The drawbacks of heightened expectations

The NFL has been raked over the coals recently for its (mis)handling several incidents of domestic violence by players. In some ways, this seems unfair, in that we seem to be asking the NFL to do more and do better with domestic violence than anyone else. Domestic abuse is a society-wide problem and no other institution--not the judiciary, not universities, not law enforcement--has not shown much more skill in understanding or handling the problem. In any event, why should professional sports leagues play any role (much less a special one) on the subject. It is not clear that there is a higher rate of domestic violence among professional athletes (it may depend on what the comparison is). And one could argue that teams and leagues should not care about players' off-field conduct, just as most employers don't care about what their employees do outside of work.
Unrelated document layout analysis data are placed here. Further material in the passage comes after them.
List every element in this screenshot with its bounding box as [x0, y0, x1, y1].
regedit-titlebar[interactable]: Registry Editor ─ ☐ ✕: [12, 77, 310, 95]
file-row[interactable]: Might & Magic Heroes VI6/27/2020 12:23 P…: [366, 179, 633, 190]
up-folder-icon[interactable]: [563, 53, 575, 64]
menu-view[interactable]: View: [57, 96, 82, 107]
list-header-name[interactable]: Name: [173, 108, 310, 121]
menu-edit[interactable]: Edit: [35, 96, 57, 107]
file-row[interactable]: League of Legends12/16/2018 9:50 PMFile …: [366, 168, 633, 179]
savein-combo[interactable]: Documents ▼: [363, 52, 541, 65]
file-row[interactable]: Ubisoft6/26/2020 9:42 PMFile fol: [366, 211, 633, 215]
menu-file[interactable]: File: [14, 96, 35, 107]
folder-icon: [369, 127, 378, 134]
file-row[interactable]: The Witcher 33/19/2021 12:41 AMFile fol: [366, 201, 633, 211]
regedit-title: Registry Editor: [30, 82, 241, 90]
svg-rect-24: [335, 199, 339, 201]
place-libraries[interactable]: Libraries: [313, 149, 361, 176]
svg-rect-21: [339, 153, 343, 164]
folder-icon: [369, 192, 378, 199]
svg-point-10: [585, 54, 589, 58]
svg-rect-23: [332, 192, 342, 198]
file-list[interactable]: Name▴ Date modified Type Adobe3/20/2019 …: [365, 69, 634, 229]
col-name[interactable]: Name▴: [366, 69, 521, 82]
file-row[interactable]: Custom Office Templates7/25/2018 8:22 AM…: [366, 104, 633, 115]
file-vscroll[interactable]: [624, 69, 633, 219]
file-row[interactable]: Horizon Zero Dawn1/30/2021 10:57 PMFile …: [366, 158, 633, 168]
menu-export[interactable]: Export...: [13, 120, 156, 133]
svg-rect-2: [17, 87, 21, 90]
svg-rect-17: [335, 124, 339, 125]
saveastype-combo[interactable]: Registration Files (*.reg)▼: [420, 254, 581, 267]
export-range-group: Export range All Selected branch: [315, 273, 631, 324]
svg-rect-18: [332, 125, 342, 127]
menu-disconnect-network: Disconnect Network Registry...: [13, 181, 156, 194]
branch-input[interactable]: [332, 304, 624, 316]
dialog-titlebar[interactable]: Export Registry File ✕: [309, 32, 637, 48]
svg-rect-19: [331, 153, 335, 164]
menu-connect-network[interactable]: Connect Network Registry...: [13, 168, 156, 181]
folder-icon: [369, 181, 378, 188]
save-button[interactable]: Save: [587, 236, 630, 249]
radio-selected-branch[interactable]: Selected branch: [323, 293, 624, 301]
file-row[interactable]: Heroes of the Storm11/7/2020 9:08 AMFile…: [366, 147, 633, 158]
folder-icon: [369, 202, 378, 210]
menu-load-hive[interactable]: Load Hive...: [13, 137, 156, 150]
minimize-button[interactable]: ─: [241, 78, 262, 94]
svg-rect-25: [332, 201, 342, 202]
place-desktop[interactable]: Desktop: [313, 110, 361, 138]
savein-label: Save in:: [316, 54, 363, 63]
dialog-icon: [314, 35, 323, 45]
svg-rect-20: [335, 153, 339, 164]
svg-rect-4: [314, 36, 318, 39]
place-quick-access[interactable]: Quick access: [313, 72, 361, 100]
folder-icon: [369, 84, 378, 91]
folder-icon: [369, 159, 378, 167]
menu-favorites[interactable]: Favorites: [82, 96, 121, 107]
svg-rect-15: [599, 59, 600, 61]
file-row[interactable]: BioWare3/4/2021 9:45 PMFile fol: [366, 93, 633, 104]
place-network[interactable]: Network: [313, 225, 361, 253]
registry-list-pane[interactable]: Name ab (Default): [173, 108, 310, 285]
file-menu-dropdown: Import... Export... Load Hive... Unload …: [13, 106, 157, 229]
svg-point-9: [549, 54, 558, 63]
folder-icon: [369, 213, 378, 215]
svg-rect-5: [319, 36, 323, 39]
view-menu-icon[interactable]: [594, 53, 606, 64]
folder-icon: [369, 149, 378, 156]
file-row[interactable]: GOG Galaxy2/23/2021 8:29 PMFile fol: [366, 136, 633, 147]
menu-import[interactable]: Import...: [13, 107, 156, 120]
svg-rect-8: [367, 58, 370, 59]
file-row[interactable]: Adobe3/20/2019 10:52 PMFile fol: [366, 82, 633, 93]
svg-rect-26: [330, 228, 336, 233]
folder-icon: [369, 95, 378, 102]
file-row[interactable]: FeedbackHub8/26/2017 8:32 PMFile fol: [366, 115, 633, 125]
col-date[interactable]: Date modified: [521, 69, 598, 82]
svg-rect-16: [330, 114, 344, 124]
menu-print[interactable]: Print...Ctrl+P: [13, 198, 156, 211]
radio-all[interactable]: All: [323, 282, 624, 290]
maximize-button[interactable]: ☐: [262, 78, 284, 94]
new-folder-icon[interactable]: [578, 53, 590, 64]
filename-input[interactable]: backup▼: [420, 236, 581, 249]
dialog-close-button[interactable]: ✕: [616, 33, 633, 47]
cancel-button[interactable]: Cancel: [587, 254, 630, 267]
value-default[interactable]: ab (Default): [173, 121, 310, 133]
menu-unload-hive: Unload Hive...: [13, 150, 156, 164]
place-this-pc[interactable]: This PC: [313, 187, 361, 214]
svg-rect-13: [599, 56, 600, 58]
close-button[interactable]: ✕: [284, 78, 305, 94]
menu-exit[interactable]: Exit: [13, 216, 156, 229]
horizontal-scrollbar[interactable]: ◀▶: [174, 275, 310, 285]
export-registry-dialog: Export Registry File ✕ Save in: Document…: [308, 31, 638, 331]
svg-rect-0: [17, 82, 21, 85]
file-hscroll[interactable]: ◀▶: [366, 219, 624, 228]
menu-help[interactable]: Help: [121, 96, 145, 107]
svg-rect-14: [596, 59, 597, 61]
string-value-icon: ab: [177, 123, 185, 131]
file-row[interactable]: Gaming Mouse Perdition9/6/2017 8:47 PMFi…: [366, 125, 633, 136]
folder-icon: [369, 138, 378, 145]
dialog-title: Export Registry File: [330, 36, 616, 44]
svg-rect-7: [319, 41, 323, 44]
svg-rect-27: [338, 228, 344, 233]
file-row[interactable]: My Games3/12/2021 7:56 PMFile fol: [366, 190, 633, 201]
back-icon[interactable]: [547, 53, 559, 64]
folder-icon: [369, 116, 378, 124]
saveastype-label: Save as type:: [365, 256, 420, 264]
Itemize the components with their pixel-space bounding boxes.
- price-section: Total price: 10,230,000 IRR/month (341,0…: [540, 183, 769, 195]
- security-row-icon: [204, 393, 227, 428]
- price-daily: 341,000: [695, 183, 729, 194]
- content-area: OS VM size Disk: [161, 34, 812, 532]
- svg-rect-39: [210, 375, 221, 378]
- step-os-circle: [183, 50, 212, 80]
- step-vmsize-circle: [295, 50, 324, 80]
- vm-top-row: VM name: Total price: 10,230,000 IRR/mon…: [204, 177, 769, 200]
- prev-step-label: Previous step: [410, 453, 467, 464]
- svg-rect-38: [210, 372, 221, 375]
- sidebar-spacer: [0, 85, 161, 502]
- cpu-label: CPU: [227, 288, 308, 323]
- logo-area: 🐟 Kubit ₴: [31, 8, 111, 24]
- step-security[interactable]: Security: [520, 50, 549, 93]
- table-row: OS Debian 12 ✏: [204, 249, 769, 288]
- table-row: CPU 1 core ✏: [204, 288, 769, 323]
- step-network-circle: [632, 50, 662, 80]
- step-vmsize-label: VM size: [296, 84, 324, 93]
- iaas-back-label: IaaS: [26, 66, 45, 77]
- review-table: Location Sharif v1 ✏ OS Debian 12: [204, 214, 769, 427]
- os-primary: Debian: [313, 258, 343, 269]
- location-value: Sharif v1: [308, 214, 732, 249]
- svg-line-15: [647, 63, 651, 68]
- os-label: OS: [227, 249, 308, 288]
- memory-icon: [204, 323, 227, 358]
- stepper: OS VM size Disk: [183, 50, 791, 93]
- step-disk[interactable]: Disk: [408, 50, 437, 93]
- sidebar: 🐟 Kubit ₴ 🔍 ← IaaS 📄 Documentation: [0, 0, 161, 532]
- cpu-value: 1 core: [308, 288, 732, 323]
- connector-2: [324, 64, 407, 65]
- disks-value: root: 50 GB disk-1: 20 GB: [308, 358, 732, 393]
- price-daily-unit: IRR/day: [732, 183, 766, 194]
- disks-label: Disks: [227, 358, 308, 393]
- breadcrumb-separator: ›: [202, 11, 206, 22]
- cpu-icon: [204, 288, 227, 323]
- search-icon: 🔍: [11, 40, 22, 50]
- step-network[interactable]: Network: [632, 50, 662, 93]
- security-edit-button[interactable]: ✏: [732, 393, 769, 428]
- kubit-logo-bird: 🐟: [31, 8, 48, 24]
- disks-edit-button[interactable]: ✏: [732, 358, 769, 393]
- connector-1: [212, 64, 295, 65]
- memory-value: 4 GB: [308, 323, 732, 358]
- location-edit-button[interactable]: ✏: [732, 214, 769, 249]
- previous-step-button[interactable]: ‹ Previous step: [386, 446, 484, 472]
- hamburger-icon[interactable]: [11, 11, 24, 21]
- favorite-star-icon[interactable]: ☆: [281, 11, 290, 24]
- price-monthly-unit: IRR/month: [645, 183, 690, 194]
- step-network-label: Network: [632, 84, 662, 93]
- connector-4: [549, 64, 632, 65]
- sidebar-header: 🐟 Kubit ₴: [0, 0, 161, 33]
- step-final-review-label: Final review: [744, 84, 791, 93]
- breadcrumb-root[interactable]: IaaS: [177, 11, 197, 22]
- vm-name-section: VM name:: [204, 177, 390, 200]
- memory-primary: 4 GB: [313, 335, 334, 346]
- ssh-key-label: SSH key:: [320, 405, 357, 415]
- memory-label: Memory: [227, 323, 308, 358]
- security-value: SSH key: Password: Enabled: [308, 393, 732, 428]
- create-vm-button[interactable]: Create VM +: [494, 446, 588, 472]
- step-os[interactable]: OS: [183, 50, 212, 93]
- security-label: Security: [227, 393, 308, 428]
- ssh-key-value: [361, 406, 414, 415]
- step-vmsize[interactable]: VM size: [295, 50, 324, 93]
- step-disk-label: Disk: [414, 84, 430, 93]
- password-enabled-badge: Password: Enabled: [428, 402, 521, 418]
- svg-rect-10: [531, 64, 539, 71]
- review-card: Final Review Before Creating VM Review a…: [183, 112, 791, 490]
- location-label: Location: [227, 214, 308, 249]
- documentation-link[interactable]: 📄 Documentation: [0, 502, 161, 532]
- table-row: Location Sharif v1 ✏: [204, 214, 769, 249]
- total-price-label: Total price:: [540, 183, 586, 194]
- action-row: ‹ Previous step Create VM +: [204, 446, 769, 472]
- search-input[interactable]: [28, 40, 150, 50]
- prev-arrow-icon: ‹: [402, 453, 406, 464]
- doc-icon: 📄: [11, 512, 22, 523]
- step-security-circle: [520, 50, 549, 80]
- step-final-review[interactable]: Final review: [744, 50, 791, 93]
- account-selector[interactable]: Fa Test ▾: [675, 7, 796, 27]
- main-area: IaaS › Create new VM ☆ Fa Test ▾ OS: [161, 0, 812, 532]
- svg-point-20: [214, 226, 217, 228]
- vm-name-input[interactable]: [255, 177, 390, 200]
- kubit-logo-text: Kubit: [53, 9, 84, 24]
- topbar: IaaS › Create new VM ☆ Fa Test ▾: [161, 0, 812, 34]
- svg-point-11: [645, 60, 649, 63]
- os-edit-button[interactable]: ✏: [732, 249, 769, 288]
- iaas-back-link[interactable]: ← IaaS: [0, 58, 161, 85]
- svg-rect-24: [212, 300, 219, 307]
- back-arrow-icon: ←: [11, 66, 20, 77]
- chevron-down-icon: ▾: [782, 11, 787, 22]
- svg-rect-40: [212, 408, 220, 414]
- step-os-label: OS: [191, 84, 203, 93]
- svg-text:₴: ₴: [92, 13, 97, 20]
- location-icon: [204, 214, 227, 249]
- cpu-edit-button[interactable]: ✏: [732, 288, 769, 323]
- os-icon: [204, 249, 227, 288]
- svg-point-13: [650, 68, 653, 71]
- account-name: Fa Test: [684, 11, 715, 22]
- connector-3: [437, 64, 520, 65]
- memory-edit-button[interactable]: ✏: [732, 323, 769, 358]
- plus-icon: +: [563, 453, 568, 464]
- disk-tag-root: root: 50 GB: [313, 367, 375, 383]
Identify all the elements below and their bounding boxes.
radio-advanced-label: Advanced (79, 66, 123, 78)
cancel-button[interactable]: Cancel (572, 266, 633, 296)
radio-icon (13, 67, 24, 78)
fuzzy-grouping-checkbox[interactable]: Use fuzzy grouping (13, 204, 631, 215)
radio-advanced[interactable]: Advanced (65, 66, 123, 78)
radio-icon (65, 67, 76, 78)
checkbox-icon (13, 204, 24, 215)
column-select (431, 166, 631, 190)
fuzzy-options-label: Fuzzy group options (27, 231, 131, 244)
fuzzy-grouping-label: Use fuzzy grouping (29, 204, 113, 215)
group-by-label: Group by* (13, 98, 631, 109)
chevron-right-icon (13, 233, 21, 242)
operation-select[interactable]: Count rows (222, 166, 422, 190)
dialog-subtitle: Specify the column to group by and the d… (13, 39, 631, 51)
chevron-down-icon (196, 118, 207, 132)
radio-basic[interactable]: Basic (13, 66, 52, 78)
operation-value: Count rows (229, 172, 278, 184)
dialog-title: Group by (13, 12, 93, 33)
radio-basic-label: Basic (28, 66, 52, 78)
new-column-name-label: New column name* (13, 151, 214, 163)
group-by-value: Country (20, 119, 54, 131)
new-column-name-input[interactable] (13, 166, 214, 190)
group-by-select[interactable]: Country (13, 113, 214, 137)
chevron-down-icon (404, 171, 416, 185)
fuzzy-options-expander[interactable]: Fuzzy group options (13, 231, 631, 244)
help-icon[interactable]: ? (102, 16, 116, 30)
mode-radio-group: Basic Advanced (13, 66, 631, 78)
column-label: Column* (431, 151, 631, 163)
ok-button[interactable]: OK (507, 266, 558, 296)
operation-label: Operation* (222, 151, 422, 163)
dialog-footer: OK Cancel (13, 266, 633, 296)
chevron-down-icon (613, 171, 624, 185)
At another level, though, I wonder if it is fair to hold sports to a higher standard because of their history--a history that sports, leagues, and teams readily promote. Baseball regularly touts that it was ahead of society on integration--Jackie Robinson joined the Dodgers six years before Brown and two months before President Truman desegregated the military. The NBA has financially propped up the WNBA for almost twenty years, allowing for the longest-running professional teams-sports league. Creating athletic opportunities for women and girls is Title IX's most-visible achievement and what makes possible genuinely popular women's sporting events--University of Connecticut basketball, the US Women's National Soccer Team, etc.). NFL Commissioner Roger Goodell has made noise about the NFL being a moral leader; this is laughable (especially with Goodell as its head), but we should be able to take him at his word as to his intent, which means he bears the burden of figuring it out ahead of the curve.

So if sports and leagues have taken the lead in the past on some social issues and if they get much PR mileage out of that past, is it unreasonable to expect them to take the lead on this issue, when they clearly want to be involved? And if they fail so spectacularly, is it unreasonable to criticize them for that failure?

Posted by Howard Wasserman on October 2, 2014 at 09:31 AM in Current Affairs, Howard Wasserman, Sports | Permalink

Comments

"In some ways, this seems unfair, in that we seem to be asking the NFL to do more and do better with domestic violence than anyone else."

First, in a celebrity business, this will be more important than in a regular business. Second, they are not'not being better', but lying through their teetch.